= What you are asked to do =
Output the data below exactly as it is, dropping the pictures from your copy.

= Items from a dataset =
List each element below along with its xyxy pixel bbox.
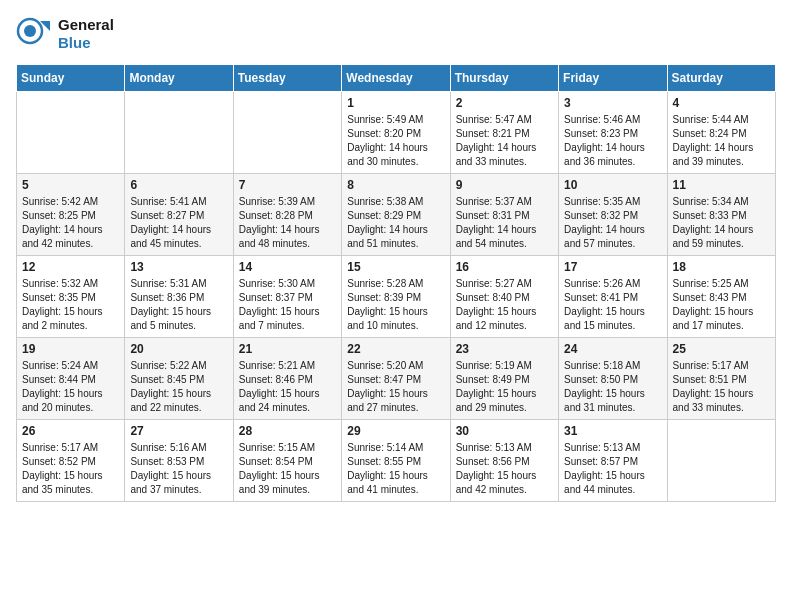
page-header: General Blue [16,16,776,52]
day-number: 24 [564,342,661,356]
day-content: Sunrise: 5:39 AM Sunset: 8:28 PM Dayligh… [239,195,336,251]
logo-line2: Blue [58,34,114,52]
calendar-cell: 12Sunrise: 5:32 AM Sunset: 8:35 PM Dayli… [17,256,125,338]
calendar-cell: 8Sunrise: 5:38 AM Sunset: 8:29 PM Daylig… [342,174,450,256]
calendar-cell: 5Sunrise: 5:42 AM Sunset: 8:25 PM Daylig… [17,174,125,256]
day-content: Sunrise: 5:24 AM Sunset: 8:44 PM Dayligh… [22,359,119,415]
calendar-cell: 16Sunrise: 5:27 AM Sunset: 8:40 PM Dayli… [450,256,558,338]
calendar-cell: 10Sunrise: 5:35 AM Sunset: 8:32 PM Dayli… [559,174,667,256]
day-number: 12 [22,260,119,274]
day-number: 11 [673,178,770,192]
calendar-header: SundayMondayTuesdayWednesdayThursdayFrid… [17,65,776,92]
day-number: 27 [130,424,227,438]
calendar-week-row: 5Sunrise: 5:42 AM Sunset: 8:25 PM Daylig… [17,174,776,256]
calendar-cell: 22Sunrise: 5:20 AM Sunset: 8:47 PM Dayli… [342,338,450,420]
header-row: SundayMondayTuesdayWednesdayThursdayFrid… [17,65,776,92]
logo-icon [16,17,50,51]
calendar-cell [125,92,233,174]
day-number: 5 [22,178,119,192]
day-content: Sunrise: 5:41 AM Sunset: 8:27 PM Dayligh… [130,195,227,251]
day-number: 3 [564,96,661,110]
calendar-cell: 24Sunrise: 5:18 AM Sunset: 8:50 PM Dayli… [559,338,667,420]
day-number: 6 [130,178,227,192]
calendar-cell: 13Sunrise: 5:31 AM Sunset: 8:36 PM Dayli… [125,256,233,338]
day-number: 7 [239,178,336,192]
day-content: Sunrise: 5:37 AM Sunset: 8:31 PM Dayligh… [456,195,553,251]
day-content: Sunrise: 5:20 AM Sunset: 8:47 PM Dayligh… [347,359,444,415]
header-day: Saturday [667,65,775,92]
day-content: Sunrise: 5:25 AM Sunset: 8:43 PM Dayligh… [673,277,770,333]
day-content: Sunrise: 5:21 AM Sunset: 8:46 PM Dayligh… [239,359,336,415]
header-day: Sunday [17,65,125,92]
calendar-cell: 23Sunrise: 5:19 AM Sunset: 8:49 PM Dayli… [450,338,558,420]
day-content: Sunrise: 5:42 AM Sunset: 8:25 PM Dayligh… [22,195,119,251]
day-number: 14 [239,260,336,274]
day-number: 13 [130,260,227,274]
calendar-cell: 6Sunrise: 5:41 AM Sunset: 8:27 PM Daylig… [125,174,233,256]
day-number: 4 [673,96,770,110]
day-number: 22 [347,342,444,356]
day-number: 10 [564,178,661,192]
calendar-cell: 7Sunrise: 5:39 AM Sunset: 8:28 PM Daylig… [233,174,341,256]
day-content: Sunrise: 5:17 AM Sunset: 8:51 PM Dayligh… [673,359,770,415]
day-number: 18 [673,260,770,274]
header-day: Tuesday [233,65,341,92]
day-content: Sunrise: 5:13 AM Sunset: 8:57 PM Dayligh… [564,441,661,497]
day-number: 1 [347,96,444,110]
calendar-cell: 19Sunrise: 5:24 AM Sunset: 8:44 PM Dayli… [17,338,125,420]
day-content: Sunrise: 5:19 AM Sunset: 8:49 PM Dayligh… [456,359,553,415]
day-number: 2 [456,96,553,110]
day-content: Sunrise: 5:15 AM Sunset: 8:54 PM Dayligh… [239,441,336,497]
calendar-cell: 3Sunrise: 5:46 AM Sunset: 8:23 PM Daylig… [559,92,667,174]
calendar-cell [17,92,125,174]
logo-line1: General [58,16,114,34]
day-content: Sunrise: 5:35 AM Sunset: 8:32 PM Dayligh… [564,195,661,251]
calendar-cell: 26Sunrise: 5:17 AM Sunset: 8:52 PM Dayli… [17,420,125,502]
header-day: Friday [559,65,667,92]
day-number: 8 [347,178,444,192]
day-content: Sunrise: 5:14 AM Sunset: 8:55 PM Dayligh… [347,441,444,497]
calendar-cell: 27Sunrise: 5:16 AM Sunset: 8:53 PM Dayli… [125,420,233,502]
day-content: Sunrise: 5:32 AM Sunset: 8:35 PM Dayligh… [22,277,119,333]
day-number: 23 [456,342,553,356]
day-number: 21 [239,342,336,356]
day-content: Sunrise: 5:28 AM Sunset: 8:39 PM Dayligh… [347,277,444,333]
calendar-week-row: 19Sunrise: 5:24 AM Sunset: 8:44 PM Dayli… [17,338,776,420]
day-content: Sunrise: 5:27 AM Sunset: 8:40 PM Dayligh… [456,277,553,333]
calendar-cell: 1Sunrise: 5:49 AM Sunset: 8:20 PM Daylig… [342,92,450,174]
day-number: 25 [673,342,770,356]
header-day: Monday [125,65,233,92]
calendar-cell: 11Sunrise: 5:34 AM Sunset: 8:33 PM Dayli… [667,174,775,256]
calendar-cell: 15Sunrise: 5:28 AM Sunset: 8:39 PM Dayli… [342,256,450,338]
day-content: Sunrise: 5:30 AM Sunset: 8:37 PM Dayligh… [239,277,336,333]
calendar-cell: 14Sunrise: 5:30 AM Sunset: 8:37 PM Dayli… [233,256,341,338]
day-content: Sunrise: 5:38 AM Sunset: 8:29 PM Dayligh… [347,195,444,251]
calendar-cell: 30Sunrise: 5:13 AM Sunset: 8:56 PM Dayli… [450,420,558,502]
day-number: 29 [347,424,444,438]
day-content: Sunrise: 5:13 AM Sunset: 8:56 PM Dayligh… [456,441,553,497]
calendar-cell: 31Sunrise: 5:13 AM Sunset: 8:57 PM Dayli… [559,420,667,502]
day-number: 16 [456,260,553,274]
svg-point-1 [24,25,36,37]
header-day: Wednesday [342,65,450,92]
day-number: 30 [456,424,553,438]
calendar-cell: 18Sunrise: 5:25 AM Sunset: 8:43 PM Dayli… [667,256,775,338]
calendar-cell: 28Sunrise: 5:15 AM Sunset: 8:54 PM Dayli… [233,420,341,502]
calendar-cell: 29Sunrise: 5:14 AM Sunset: 8:55 PM Dayli… [342,420,450,502]
day-content: Sunrise: 5:46 AM Sunset: 8:23 PM Dayligh… [564,113,661,169]
calendar-week-row: 1Sunrise: 5:49 AM Sunset: 8:20 PM Daylig… [17,92,776,174]
day-content: Sunrise: 5:16 AM Sunset: 8:53 PM Dayligh… [130,441,227,497]
calendar-cell: 17Sunrise: 5:26 AM Sunset: 8:41 PM Dayli… [559,256,667,338]
calendar-cell: 25Sunrise: 5:17 AM Sunset: 8:51 PM Dayli… [667,338,775,420]
logo: General Blue [16,16,114,52]
calendar-cell [233,92,341,174]
day-number: 19 [22,342,119,356]
calendar-week-row: 12Sunrise: 5:32 AM Sunset: 8:35 PM Dayli… [17,256,776,338]
day-content: Sunrise: 5:44 AM Sunset: 8:24 PM Dayligh… [673,113,770,169]
day-number: 28 [239,424,336,438]
day-content: Sunrise: 5:22 AM Sunset: 8:45 PM Dayligh… [130,359,227,415]
day-number: 17 [564,260,661,274]
day-number: 9 [456,178,553,192]
calendar-table: SundayMondayTuesdayWednesdayThursdayFrid… [16,64,776,502]
day-content: Sunrise: 5:17 AM Sunset: 8:52 PM Dayligh… [22,441,119,497]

= Solution to this exercise =
List each element below along with its xyxy pixel bbox.
page-header: General Blue [16,16,776,52]
day-number: 24 [564,342,661,356]
day-content: Sunrise: 5:39 AM Sunset: 8:28 PM Dayligh… [239,195,336,251]
logo-line2: Blue [58,34,114,52]
calendar-cell: 12Sunrise: 5:32 AM Sunset: 8:35 PM Dayli… [17,256,125,338]
calendar-cell: 8Sunrise: 5:38 AM Sunset: 8:29 PM Daylig… [342,174,450,256]
calendar-cell: 5Sunrise: 5:42 AM Sunset: 8:25 PM Daylig… [17,174,125,256]
day-content: Sunrise: 5:24 AM Sunset: 8:44 PM Dayligh… [22,359,119,415]
calendar-cell: 16Sunrise: 5:27 AM Sunset: 8:40 PM Dayli… [450,256,558,338]
calendar-cell: 10Sunrise: 5:35 AM Sunset: 8:32 PM Dayli… [559,174,667,256]
day-number: 12 [22,260,119,274]
day-number: 11 [673,178,770,192]
calendar-header: SundayMondayTuesdayWednesdayThursdayFrid… [17,65,776,92]
day-number: 27 [130,424,227,438]
calendar-week-row: 5Sunrise: 5:42 AM Sunset: 8:25 PM Daylig… [17,174,776,256]
calendar-cell: 22Sunrise: 5:20 AM Sunset: 8:47 PM Dayli… [342,338,450,420]
header-row: SundayMondayTuesdayWednesdayThursdayFrid… [17,65,776,92]
logo-icon [16,17,50,51]
calendar-cell [125,92,233,174]
day-number: 5 [22,178,119,192]
day-content: Sunrise: 5:41 AM Sunset: 8:27 PM Dayligh… [130,195,227,251]
day-number: 3 [564,96,661,110]
calendar-cell: 24Sunrise: 5:18 AM Sunset: 8:50 PM Dayli… [559,338,667,420]
day-number: 6 [130,178,227,192]
calendar-cell: 13Sunrise: 5:31 AM Sunset: 8:36 PM Dayli… [125,256,233,338]
day-number: 7 [239,178,336,192]
day-content: Sunrise: 5:37 AM Sunset: 8:31 PM Dayligh… [456,195,553,251]
day-content: Sunrise: 5:20 AM Sunset: 8:47 PM Dayligh… [347,359,444,415]
header-day: Saturday [667,65,775,92]
day-content: Sunrise: 5:25 AM Sunset: 8:43 PM Dayligh… [673,277,770,333]
day-content: Sunrise: 5:21 AM Sunset: 8:46 PM Dayligh… [239,359,336,415]
header-day: Sunday [17,65,125,92]
calendar-cell: 23Sunrise: 5:19 AM Sunset: 8:49 PM Dayli… [450,338,558,420]
day-content: Sunrise: 5:42 AM Sunset: 8:25 PM Dayligh… [22,195,119,251]
day-number: 14 [239,260,336,274]
day-number: 13 [130,260,227,274]
calendar-cell: 6Sunrise: 5:41 AM Sunset: 8:27 PM Daylig… [125,174,233,256]
day-number: 4 [673,96,770,110]
day-number: 22 [347,342,444,356]
day-number: 10 [564,178,661,192]
calendar-cell: 7Sunrise: 5:39 AM Sunset: 8:28 PM Daylig… [233,174,341,256]
day-content: Sunrise: 5:17 AM Sunset: 8:51 PM Dayligh… [673,359,770,415]
day-number: 18 [673,260,770,274]
header-day: Tuesday [233,65,341,92]
day-content: Sunrise: 5:13 AM Sunset: 8:57 PM Dayligh… [564,441,661,497]
day-number: 1 [347,96,444,110]
calendar-cell: 19Sunrise: 5:24 AM Sunset: 8:44 PM Dayli… [17,338,125,420]
day-content: Sunrise: 5:19 AM Sunset: 8:49 PM Dayligh… [456,359,553,415]
day-number: 2 [456,96,553,110]
day-content: Sunrise: 5:15 AM Sunset: 8:54 PM Dayligh… [239,441,336,497]
calendar-cell: 3Sunrise: 5:46 AM Sunset: 8:23 PM Daylig… [559,92,667,174]
calendar-cell [17,92,125,174]
logo-line1: General [58,16,114,34]
day-content: Sunrise: 5:35 AM Sunset: 8:32 PM Dayligh… [564,195,661,251]
calendar-cell: 26Sunrise: 5:17 AM Sunset: 8:52 PM Dayli… [17,420,125,502]
header-day: Friday [559,65,667,92]
day-number: 8 [347,178,444,192]
day-content: Sunrise: 5:14 AM Sunset: 8:55 PM Dayligh… [347,441,444,497]
calendar-cell: 27Sunrise: 5:16 AM Sunset: 8:53 PM Dayli… [125,420,233,502]
day-content: Sunrise: 5:32 AM Sunset: 8:35 PM Dayligh… [22,277,119,333]
day-number: 23 [456,342,553,356]
day-number: 21 [239,342,336,356]
day-content: Sunrise: 5:28 AM Sunset: 8:39 PM Dayligh… [347,277,444,333]
calendar-week-row: 19Sunrise: 5:24 AM Sunset: 8:44 PM Dayli… [17,338,776,420]
day-content: Sunrise: 5:27 AM Sunset: 8:40 PM Dayligh… [456,277,553,333]
calendar-cell: 1Sunrise: 5:49 AM Sunset: 8:20 PM Daylig… [342,92,450,174]
day-number: 25 [673,342,770,356]
header-day: Monday [125,65,233,92]
calendar-cell: 11Sunrise: 5:34 AM Sunset: 8:33 PM Dayli… [667,174,775,256]
calendar-cell: 15Sunrise: 5:28 AM Sunset: 8:39 PM Dayli… [342,256,450,338]
day-content: Sunrise: 5:30 AM Sunset: 8:37 PM Dayligh… [239,277,336,333]
calendar-cell: 14Sunrise: 5:30 AM Sunset: 8:37 PM Dayli… [233,256,341,338]
day-content: Sunrise: 5:38 AM Sunset: 8:29 PM Dayligh… [347,195,444,251]
calendar-cell: 30Sunrise: 5:13 AM Sunset: 8:56 PM Dayli… [450,420,558,502]
day-number: 29 [347,424,444,438]
day-content: Sunrise: 5:13 AM Sunset: 8:56 PM Dayligh… [456,441,553,497]
calendar-cell: 31Sunrise: 5:13 AM Sunset: 8:57 PM Dayli… [559,420,667,502]
day-number: 16 [456,260,553,274]
svg-point-1 [24,25,36,37]
header-day: Wednesday [342,65,450,92]
day-number: 30 [456,424,553,438]
calendar-cell: 18Sunrise: 5:25 AM Sunset: 8:43 PM Dayli… [667,256,775,338]
calendar-cell: 28Sunrise: 5:15 AM Sunset: 8:54 PM Dayli… [233,420,341,502]
calendar-cell: 29Sunrise: 5:14 AM Sunset: 8:55 PM Dayli… [342,420,450,502]
day-content: Sunrise: 5:46 AM Sunset: 8:23 PM Dayligh… [564,113,661,169]
calendar-week-row: 1Sunrise: 5:49 AM Sunset: 8:20 PM Daylig… [17,92,776,174]
day-content: Sunrise: 5:16 AM Sunset: 8:53 PM Dayligh… [130,441,227,497]
calendar-cell: 17Sunrise: 5:26 AM Sunset: 8:41 PM Dayli… [559,256,667,338]
calendar-cell: 25Sunrise: 5:17 AM Sunset: 8:51 PM Dayli… [667,338,775,420]
logo: General Blue [16,16,114,52]
calendar-cell [233,92,341,174]
day-number: 19 [22,342,119,356]
calendar-week-row: 12Sunrise: 5:32 AM Sunset: 8:35 PM Dayli… [17,256,776,338]
day-content: Sunrise: 5:44 AM Sunset: 8:24 PM Dayligh… [673,113,770,169]
day-number: 28 [239,424,336,438]
day-content: Sunrise: 5:22 AM Sunset: 8:45 PM Dayligh… [130,359,227,415]
day-number: 17 [564,260,661,274]
day-number: 9 [456,178,553,192]
calendar-table: SundayMondayTuesdayWednesdayThursdayFrid… [16,64,776,502]
day-content: Sunrise: 5:17 AM Sunset: 8:52 PM Dayligh… [22,441,119,497]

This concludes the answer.